Towards Data Science

Image by Maarten van den Heuvel — Unsplash

Choosing the right data format is crucial in Data Science projects, impacting everything from data read/write speeds to memory consumption and interoperability. This article explores seven popular serialization/deserialization formats in Python, focusing on their speed and memory usage implications.

Through the analysis, we’ll also see how we can use profiling in Python (using the cProfile built-in module) and how we can get statistics on memory usage for specific files in your filesystem (using the os Python module).

Of course, each project has its specificities, beyond just speed and memory usage. But we’ll draw some trends, that can hopefully be useful to shed light on which format we can choose for a given project.

Understanding Serialization and Deserialization

Serialization is the process of saving an object (in Python, a pandas DataFrame for example) to a format that can be saved to a file for later retrieval. Deserialization is the reverse process.

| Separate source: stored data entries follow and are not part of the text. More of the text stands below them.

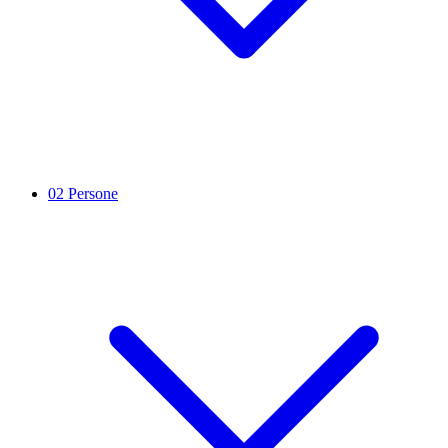
02
Persone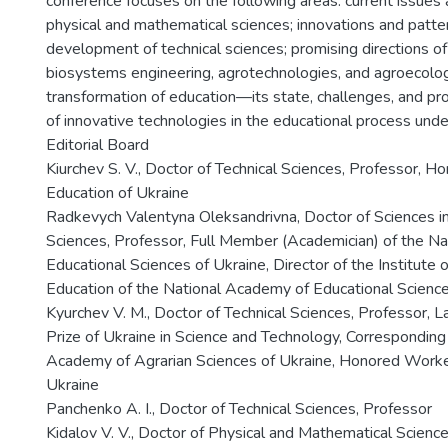
conference focuses on the following areas: current issues 
physical and mathematical sciences; innovations and patter
development of technical sciences; promising directions of
biosystems engineering, agrotechnologies, and agroecology
transformation of education—its state, challenges, and pr
of innovative technologies in the educational process und
Editorial Board
Kiurchev S. V., Doctor of Technical Sciences, Professor, 
Education of Ukraine
Radkevych Valentyna Oleksandrivna, Doctor of Sciences i
Sciences, Professor, Full Member (Academician) of the N
Educational Sciences of Ukraine, Director of the Institute 
Education of the National Academy of Educational Science
Kyurchev V. M., Doctor of Technical Sciences, Professor, L
Prize of Ukraine in Science and Technology, Correspondin
Academy of Agrarian Sciences of Ukraine, Honored Worke
Ukraine
Panchenko A. I., Doctor of Technical Sciences, Professor
Kidalov V. V., Doctor of Physical and Mathematical Science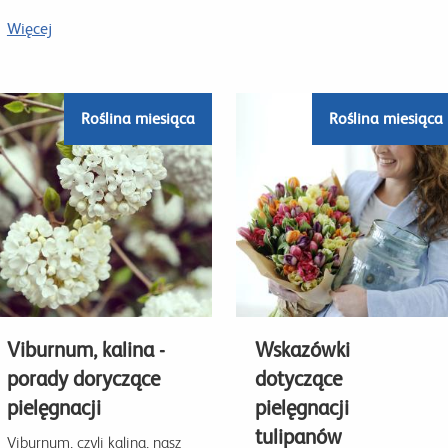
Więcej
Roślina miesiąca
Roślina miesiąca
Viburnum, kalina -
Wskazówki
porady doryczące
dotyczące
pielęgnacji
pielęgnacji
tulipanów
Viburnum, czyli kalina, nasz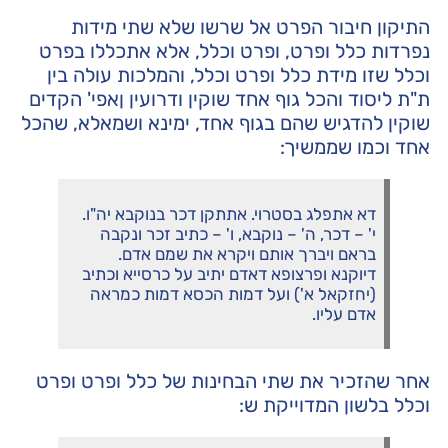
התיקון חיבור הפרט אל שרשו שלא שתי מידות
נפרדות כלל ופרט, ופרט וכלל, אלא אתכללו בפרט
וכלל שזו מידת כלל ופרט וכלל, והמלכות עולה בין
ת"ת ליסוד והכל גוף אחד שוקין ודרועין ןאפי' הקדים
שוקין להדגיש שהם בגוף אחד, ימינא ושמאלא, שהכל
אחד וכמו שממשיך:
דא אתפלג בסטרוי. אתתקן דכר בנוקבא יה"ו.
י' – דכר, ה' – נוקבא, ו' – כתיב זכר ונקבה
בראם ויברך אותם ויקרא את שמם אדם.
דיוקנא ופרצופא דאדם יתיב על כרסייא וכתיב
(יחזקאל א') ועל דמות הכסא דמות כמראה
אדם עליו.
אחר שהזכיר את שתי הבחינות של כלל ופרט ופרט
וכלל בלשון המדוייקת ש:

A dataframe is a Python object and cannot be persisted as is. It needs to be translated to a file to be able to load this object at a later stage.

When you save a dataframe, you “serialize” the data. And when you load it back, you “deserialize” or translate it back to a language-readable (here Python-readable) format.

Certain formats are widely used because they are human-readable, such as JSON or CSV. These two formats are also used because they are language agnostic. Just like protocol buffers, which were originally developed by Google. JSON and Protocol buffer are also popular for APIs and enable sending data between different services written in different languages.

On the other hand, some formats, like Python’s pickle, are language-specific and not ideal for transferring data between services in different programming languages. For example, for a machine learning use case, if a repository trains a model and serializes it in pickle, this file will only be able to be read from Python. So if the API that…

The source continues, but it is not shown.